Tips from the Top: 5 FAQs for Successful Salary Negotiation

Danann SmithDo these questions that dance around the topic of salary negotiation sound familiar?

"How much money does this job pay?" "Is that amount negotiable?"

"How many vacations days would I get?" "What kind of stock options to you offer?"

"Is there a signing bonus with this position?" "And what strings are attached with it?"

They are just a few of the somewhat awkward, hard-to-bring-up queries that could be associated with your next interview for a job. We recently found that employers are open to discussing salary and benefits early in the hiring process, and that there’s little downfall to bringing up these topics in early-round interviews as part of your salary negotiation.

See the full survey results.

To tap the perspective of a top career expert who has seen the good, the bad and the ugly when it comes to salary negotiation and benefits, I sat down with Danann Smith, vice president with Robert Half Finance & Accounting, for her thoughts. Here are five FAQs on the subject:

Salary and benefits in the interview process

1. During what part of the interview does talk about pay come in? 

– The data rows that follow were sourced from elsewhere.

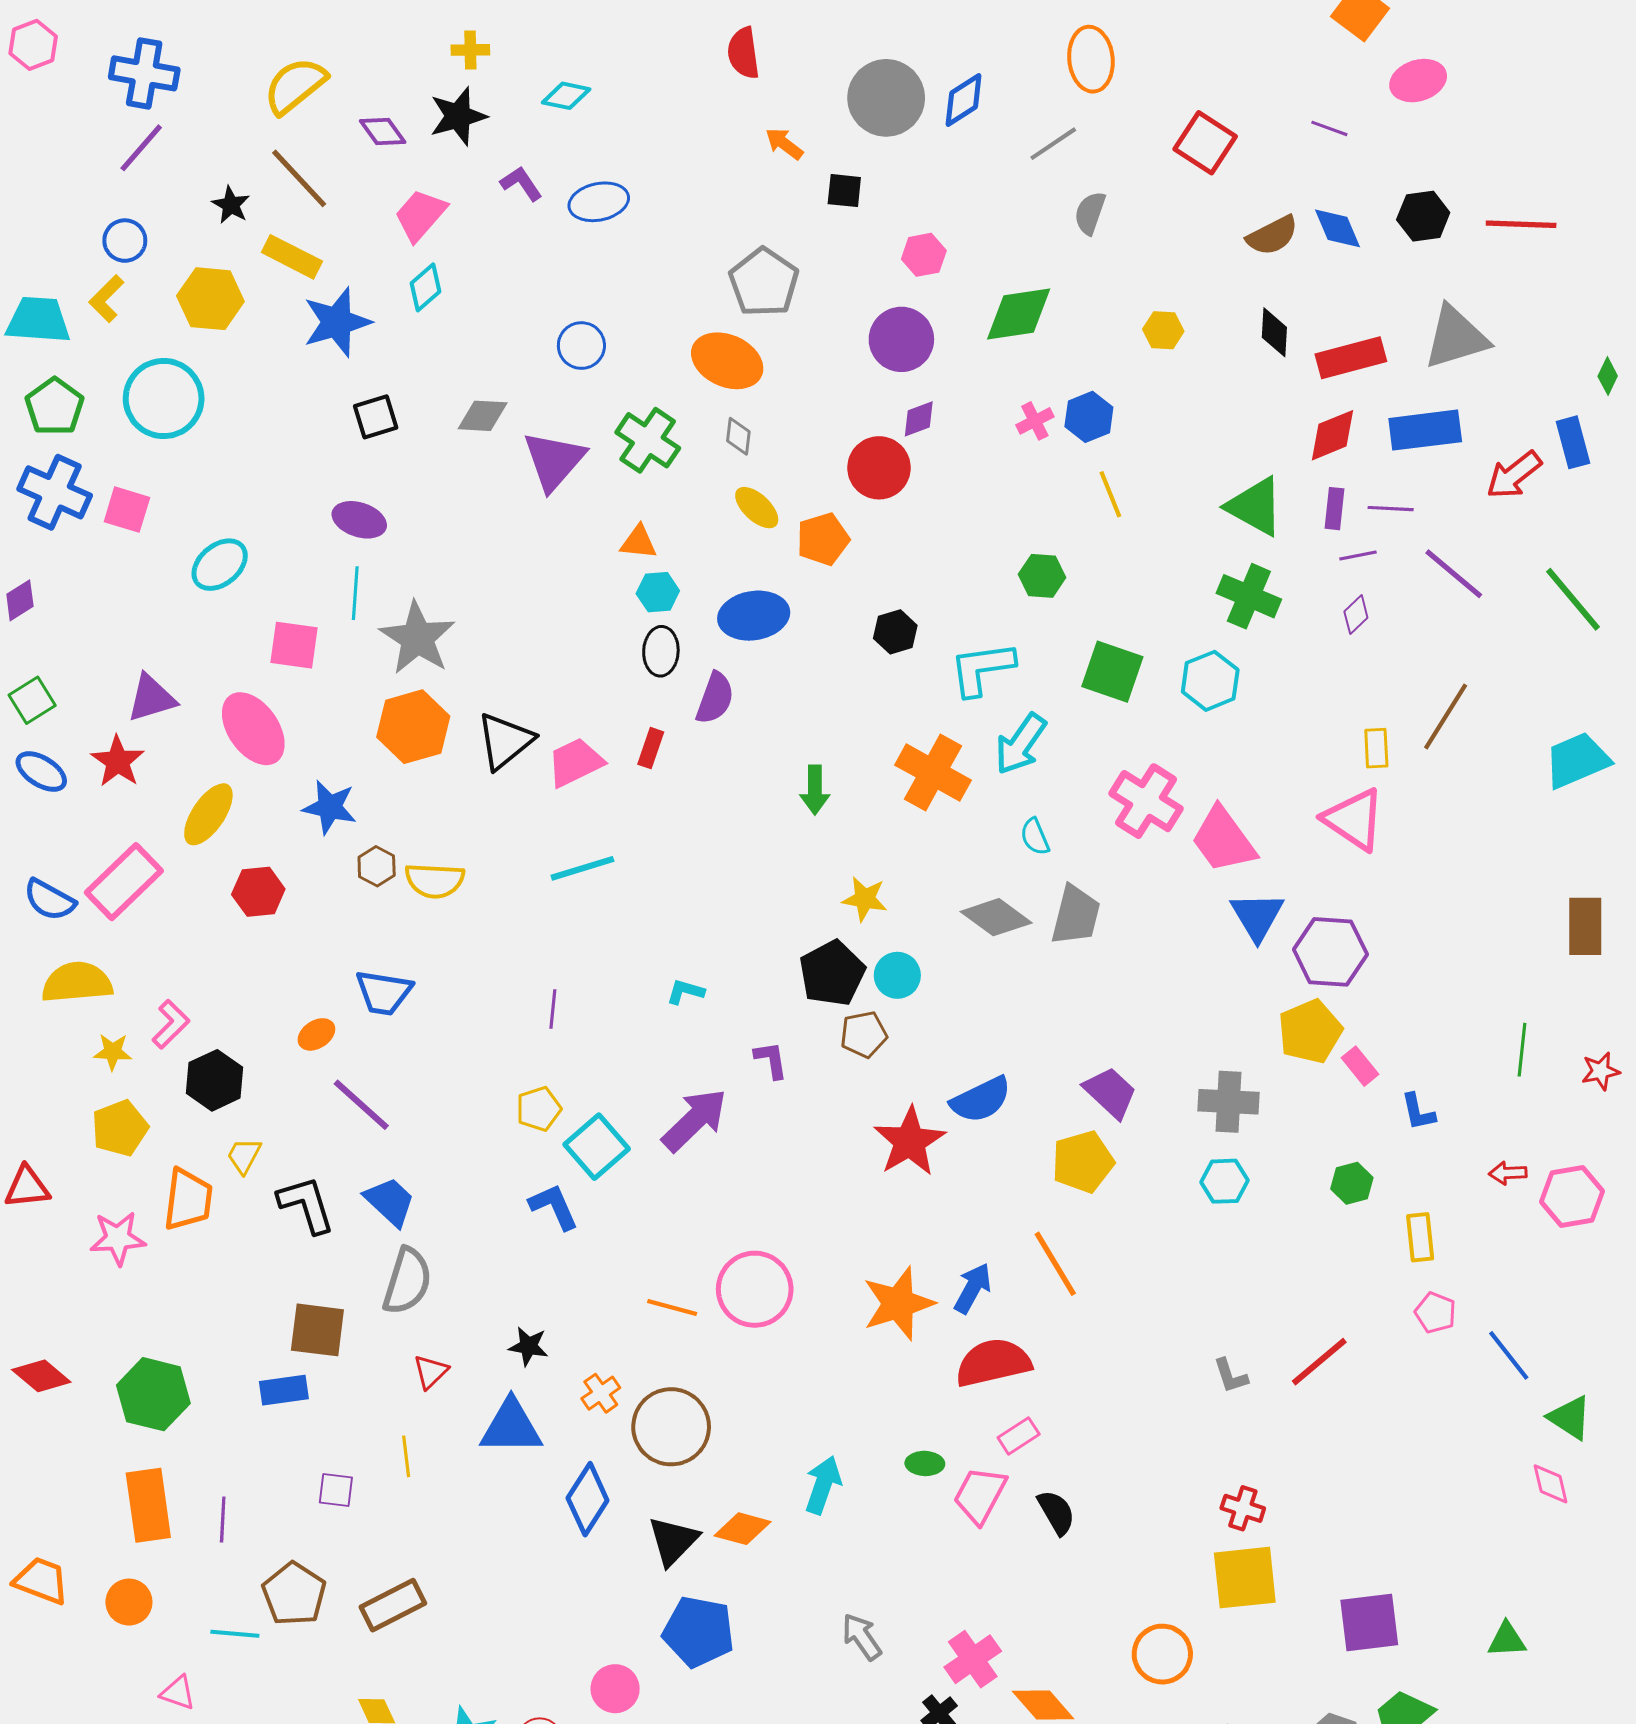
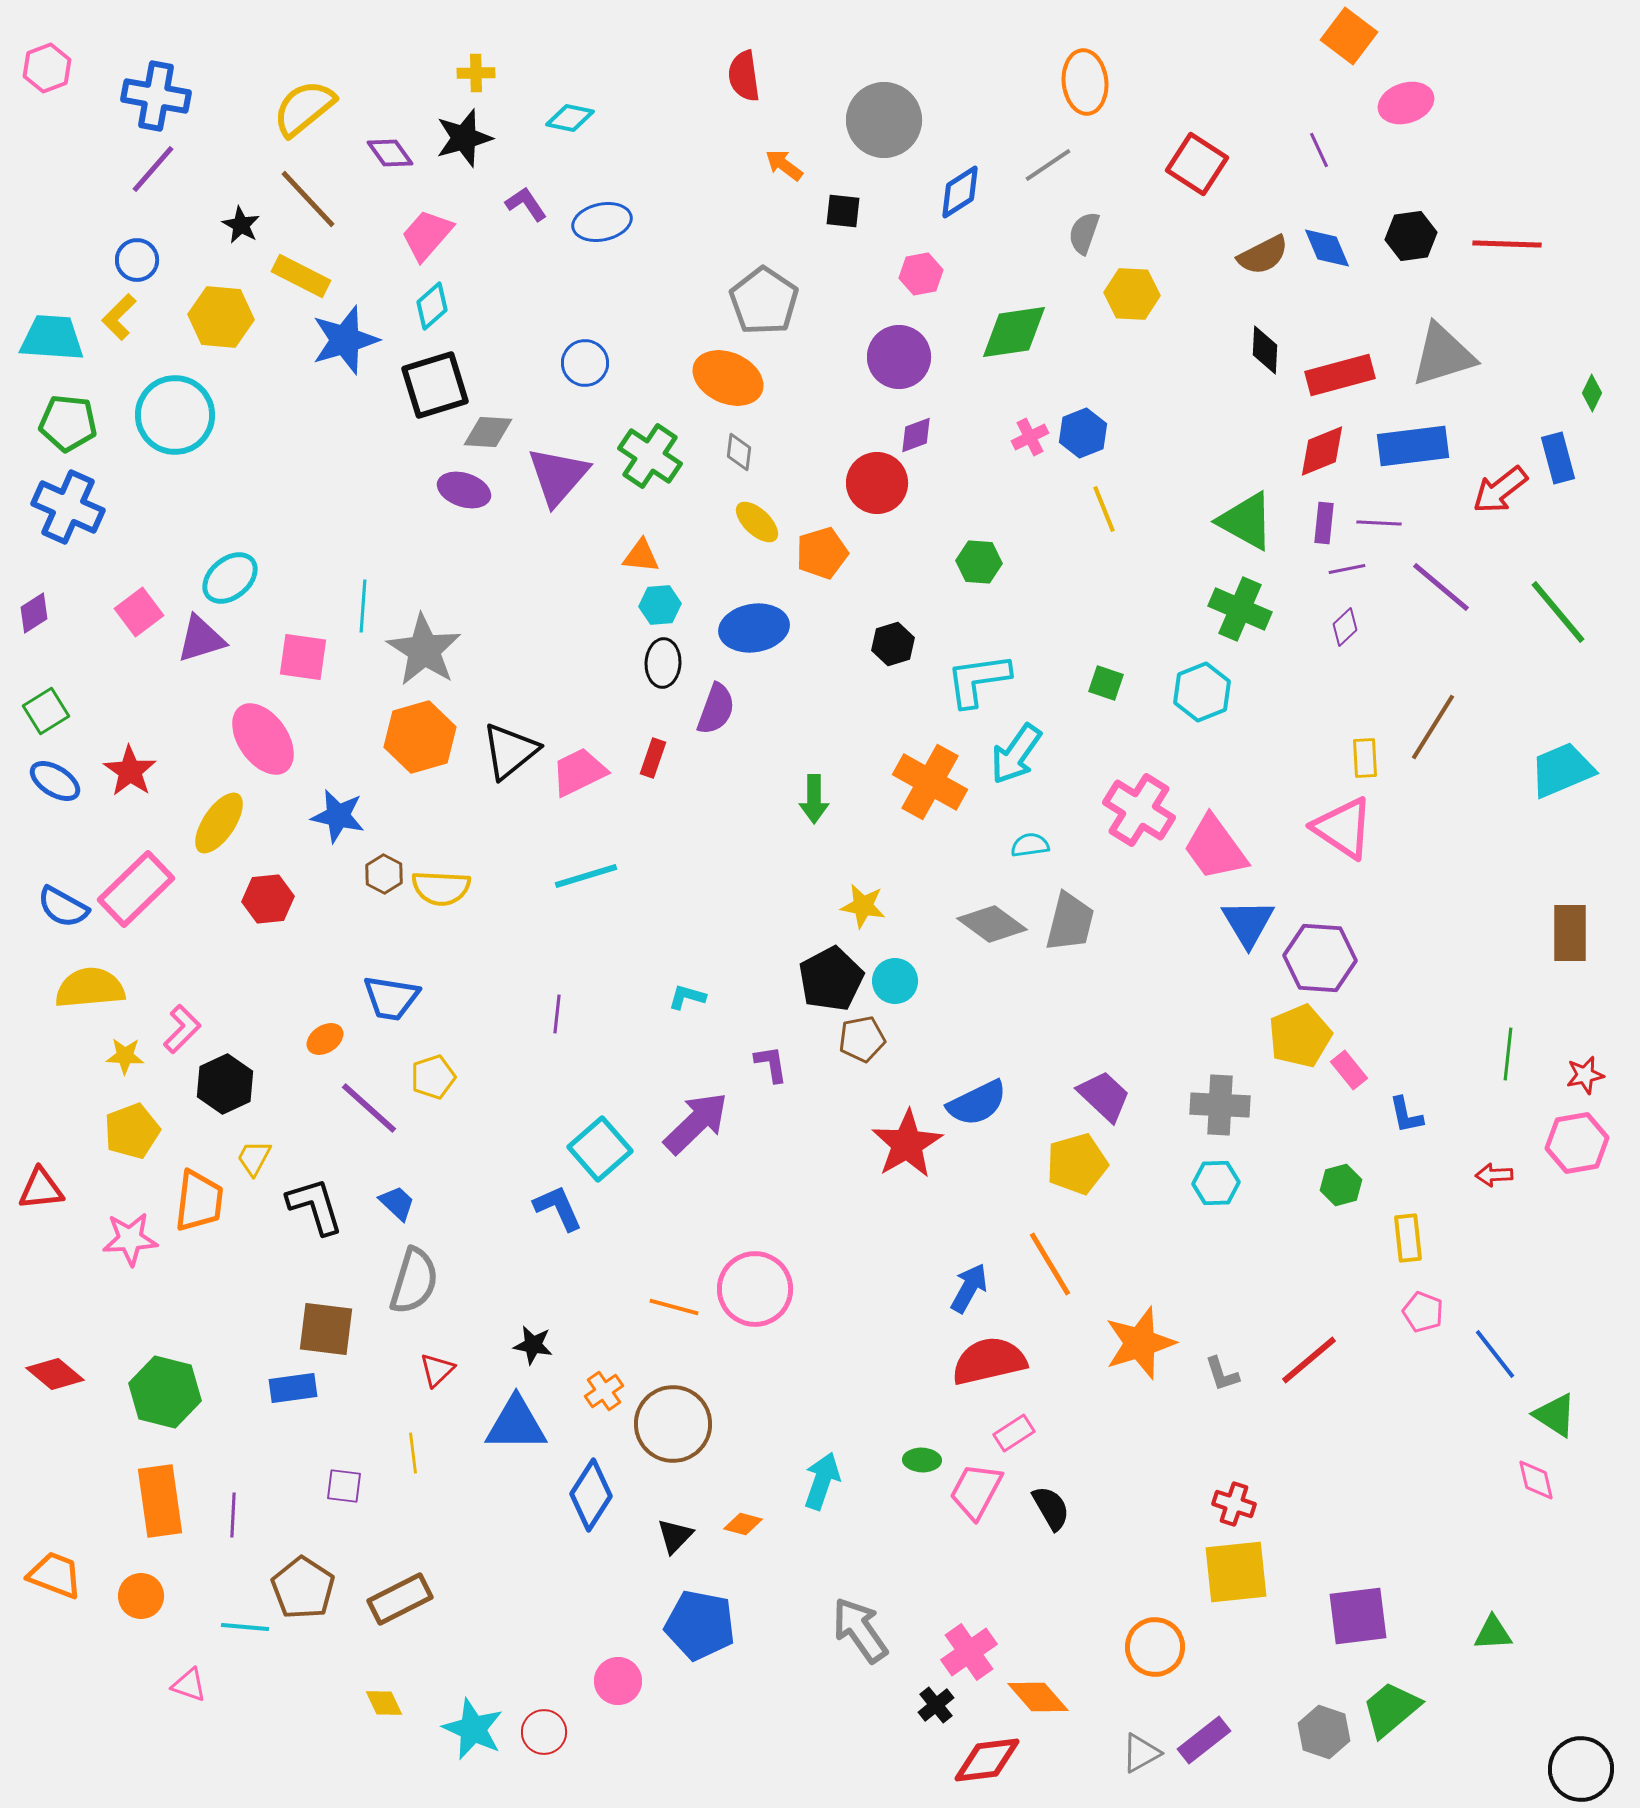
blue diamond: (964, 100) -> (960, 192), moved
purple line: (1329, 128) -> (1319, 150), turned 45
yellow hexagon: (1163, 330) -> (1132, 294), moved, size x1.4
green pentagon: (55, 407) -> (68, 423), turned -30
black square: (376, 417) -> (435, 385), moved, size x1.5
pink square: (127, 510) -> (139, 612), moved, turned 36
purple ellipse: (359, 520) -> (464, 490), moved
green hexagon: (1042, 576) -> (979, 562), moved
green square: (1112, 672) -> (1106, 683), size x0.6
purple triangle: (151, 698) -> (201, 639), moved
cyan semicircle: (1035, 837) -> (1030, 845), turned 105
yellow pentagon: (539, 1109) -> (433, 1077), moved
pink hexagon: (1572, 1196) -> (1577, 1143), moved
blue trapezoid: (390, 1202) -> (397, 1203), size x0.7
orange star: (898, 1303) -> (1140, 1343), moved
orange diamond: (742, 1529) -> (743, 1524), size x0.7
black triangle: (673, 1541) -> (675, 1536), size x0.7
gray arrow: (862, 1637) -> (860, 1630), size x1.4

A: The interview process can be a challenge in itself aside from negotiating a compensation package. Concentrating more on doing your very best throughout the interview process will make negotiating your compensation easier. You want the potential employer to want to hire you and be part of their organization. Once you have proceeded successfully through all parts of an interview process, then begin your negotiations.

2. When should you ask, and what tips do you have in terms of bringing it up in conversation?  

A: Once you understand that the company, culture, position and management team is a good fit for you and your career, allow the organization to make the first move in bringing up compensation. Once they indicate they would like to make an offer this is when questions can be asked about benefits, salary and other compensation. Begin with questions around benefits and other compensation areas before discussing salary. As an example, in most cases, salary can be negotiated; however, items such as health insurance typically can't.   

3. Who should bring up salary details first? The person hiring or the job candidate? 

A: If at all possible, allow the hiring company to bring up salary. You normally would not have details related to the budget for the position, what others are compensated within the company and other benefits that may be important to you. Once the hiring company has revealed some of these pieces to the puzzle, you can begin to discuss if the compensation package would be something acceptable for you as a potential employee.  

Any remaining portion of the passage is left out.